As noted before, by default, invocations are assuming only the non-reverting paths of the function. It is useful to precisely characterize all conditions that guarantee that the function would not revert. We can write such a rule for insert:

rule insertRevertConditions(uint key, uint value) { env e; insert@withrevert(e, key, value); bool succeeded = !lastReverted; assert value != 0 => succeeded; }

Here, we invoke insert but append to the function name the modifier @withrevert that tells the Prover to skip the pruning of reverting paths. (One could also stress that a function should prune the reverting paths using @norevert, although this is equivalent to not writing any modifier at all.) We then save into a boolean variable the negation of lastReverted, which is a special keyword set to true if the last invocation reverted. We then assert that if the value inserted is non-zero (recall that we consider 0 to be an illegal value in our map implementation), then the value of succeeded must be true.

lastReverted will always be false following an invocation that is not permitting reverting paths.

Running the Prover on the new rule, it returns a failure. The failure is happening because value is non-zero yet the insert function reverted anyway.

A hint towards what happened can be found in the Variables section. The value of e.msg.value is indicating the msg.value used in insert. Since insert is not a payable function, it is expected to revert when msg.value is non-zero, which is indeed our case here.

We refine the rule as follows, and require that e.msg.value is 0:

rule insertRevertConditions(uint key, uint value) { env e; insert@withrevert(e, key, value); bool succeeded = !lastReverted; assert (e.msg.value == 0 && value != 0) => succeeded; }

We run the rule again, but it still fails:

We get a call trace that tells us the most important operations performed by the bytecode of the contract, on which the Prover operates. The call trace tells us that we were reading from a storage slot the value 1. To assist us in identifying the issue, in parenthesis we get a reference to the matching source code, which is the load of map[key] in line 19, which is where the contains function is defined. We understand that we forgot to include the condition that the key does not already exist in the map. So we refine the code again:

rule insertRevertConditions(uint key, uint value) { env e; insert@withrevert(e, key, value); bool succeeded = !lastReverted; assert (e.msg.value == 0 && value != 0 && !contains(key)) => succeeded; }

And finally our rule is successfully verified.

Inverses

In some cases, we can reach wider coverage if we write rules that check the interaction of multiple functions with each other. In the map implementation, it is natural to check that insert and remove inverses of one another. Specifically, we'd like to check that:

  • Invoking remove after a successful insert must succeed too.
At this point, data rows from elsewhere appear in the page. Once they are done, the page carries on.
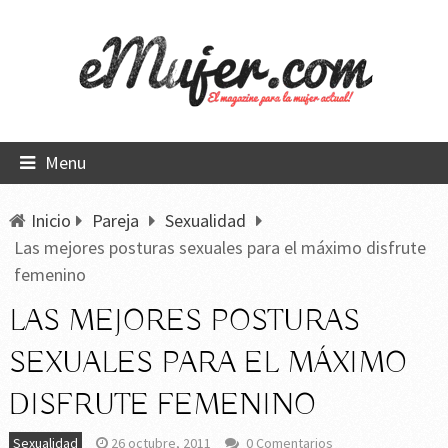
Menu
Inicio
Pareja
Sexualidad
Las mejores posturas sexuales para el máximo disfrute
femenino
LAS MEJORES POSTURAS
SEXUALES PARA EL MÁXIMO
DISFRUTE FEMENINO
Sexualidad
26 octubre, 2011
0 Comentarios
  • The value of a key that was inserted and immediately removed is not the value that we inserted.

The below rule shows how we can check these two assertions:

rule inverses(uint key, uint value) { env e; insert(e, key, value); env e2; require e2.msg.value == 0; remove@withrevert(e2, key); bool removeSucceeded = !lastReverted; assert removeSucceeded, "remove after insert must succeed"; assert get(key) != value, "value of removed key must not be the inserted value"; }

Note that we use two separate environments for insert and remove for better coverage.

Reuse of environment variables could lead to vacuity, which is expanded upon in other sections of this manual.

It is recommended to keep lastReverted in separate variables to clearly indicate which invocation we refer to, and to avoid confusion if invocations are reordered.

This rule is verified by the Prover.